Additional facts from CryptoQuant has also shown growing market disbelief even as Bitcoin remained above $70,000.
According to this view, the macroeconomic context remains difficult, especially as tensions over global oil trade have still not been resolved. In those conditions, traders continued to lean against the rally rather than chase it.
That skepticism is visible in the derivatives market. Funding rates on Binance have remained negative for about a week, showing that each upswing has been used by many traders as an opportunity to add short positions.
On March 10 and 11, the funding rate on Binance fell below minus 0.006, a level that indicated a heavily short-skewed market.


These circumstances can work both ways. Continued short positioning shows caution, but also creates the possibility of further upside as rising prices force bearish traders to hedge.
Joao Wedson, founder of blockchain analytics platform Alpharactal, added another warning sign.
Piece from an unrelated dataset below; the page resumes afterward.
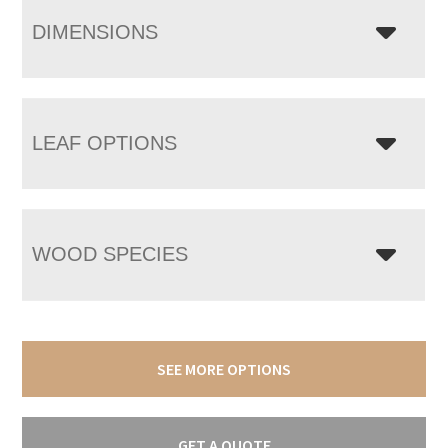
DIMENSIONS
LEAF OPTIONS
WOOD SPECIES
SEE MORE OPTIONS
GET A QUOTE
He said Whale vs Retail Delta showed that whales had reduced their long positions against retailers.


When this metric moves into the red zone, it indicates that whales are increasingly inclined to take short positions, while retail traders are trending the other way.
In previous cases, Wedson said, those readings preceded a price drop or coincided with local depletion near a low.
Liquidity zones determine the next step
For now, Bitcoin’s short-term structure remains range-bound, with whale supply overhead and strong bidding support underneath.
Analysts at Bitunix report this CryptoSlate that derivatives liquidation heatmaps show the area around $71,300 as the first major short liquidation and liquidity concentration zone above the current price, making this a short-term resistance level.
MintGlass facts adds to that picture, showing large sales walls between $72,000 and $74,000, creating a remarkable bandwidth of overhead supply.


Meanwhile, the supporting structure under the market is also becoming clearer.
CoinGlass data shows whales stacking their bids between $70,500 and $71,000, with a deeper cluster between $69,000 and $70,000. Bitunix analysts separately identified secondary liquidity support near $69,000, while deeper long liquidation clusters are concentrated around $68,800.
All told, the order book and liquidation data show Bitcoin trading between whale supply above and strong bid support below.
If buyers absorb the selling walls above $72,000, the price could move towards the closer short-leverage zone between $72,000 and $73,500.
However, if that resistance persists, the market could move back toward bid support around $70,500 to $71,000 and, in a deeper pullback, test liquidity around $69,000.